Company officials expect that their future will be even brighter, bracing for the time when solar power also catches on in the United States, Kocher said. Right now, roughly 1 percent of all the energy Americans consume is generated from renewable sources, and solar power represents just 1 percent of that, according to the Energy Information Administration.

One of the primary factors holding back the solar industry in the United States is the high cost homeowners must absorb if they want to install the equipment, said Tom Welch, spokesman for the U.S. Department of Energy. But the industry is teaming up with the government to change that, Welch said. The Department of Energy has proposed a $148 million project to fund research for lowering the cost of solar, Welch said. GT Solar is one of several companies already partnering with the government to develop photovoltaic cells made from cheaper silicon, Kocher said.

Solar systems cost between $20,000 to $40,000, depending on a household's energy needs. Some systems can completely eliminate the need for any electricity from a utility company; others choose to stay connected to their public utility's power grid because it can be cheaper.

In New Hampshire, there are roughly 100 solar rooftops that generate 162 kilowatts of electricity per year, according to a 2005 study done by the state Office of Energy and Planning. Nationwide, roughly 100,000 buildings are powered primarily by solar, according to the American Solar Energy Society.

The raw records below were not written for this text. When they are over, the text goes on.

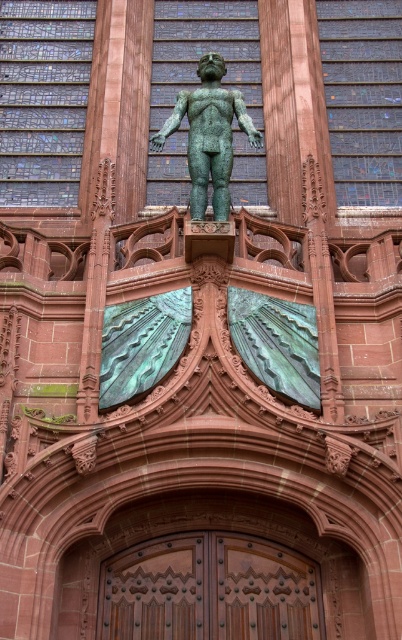 Between polished wood doors at center and green patinated bronze statue at upper center, which one is positioned lower?

polished wood doors at center

Does point (180, 576) come farther from viewer compared to point (203, 67)?

No, it is in front of (203, 67).

Which is behind, point (184, 586) or point (168, 120)?

The point (168, 120) is behind.

Identify the location of polished wood doors at center. The image size is (402, 640). (209, 589). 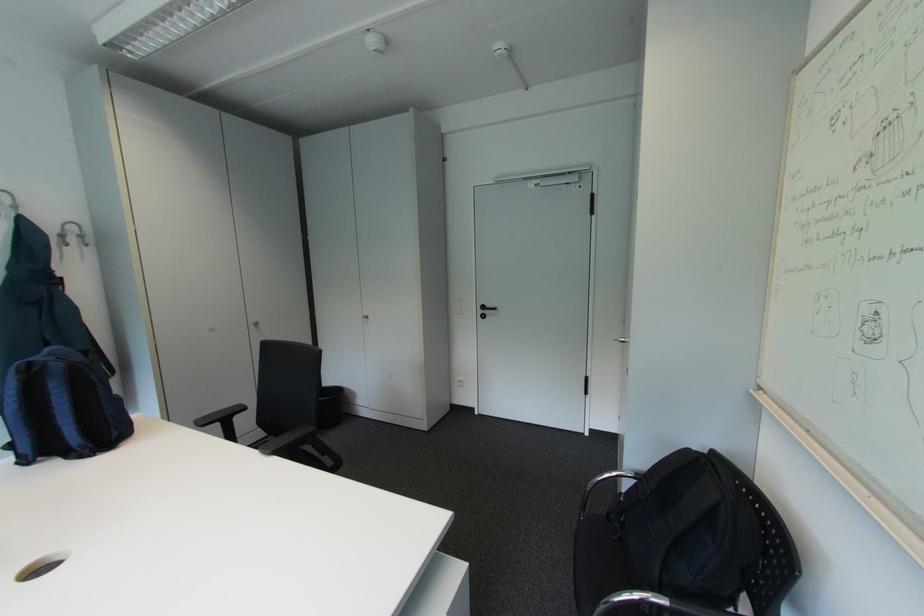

Incentives other countries are using are starting to be adopted in the United States, Welch said. In Germany, a country where solar is now a major source of power, homeowners are given tax breaks and are allowed to sell excess electricity they produce back to their utilities. In the United States, the federal government passed a 30-percent tax break for homeowners who install solar power. Some states have also put policies in place to allow solar homeowners to sell excess electricity back to the power grid (New Hampshire is one of those states).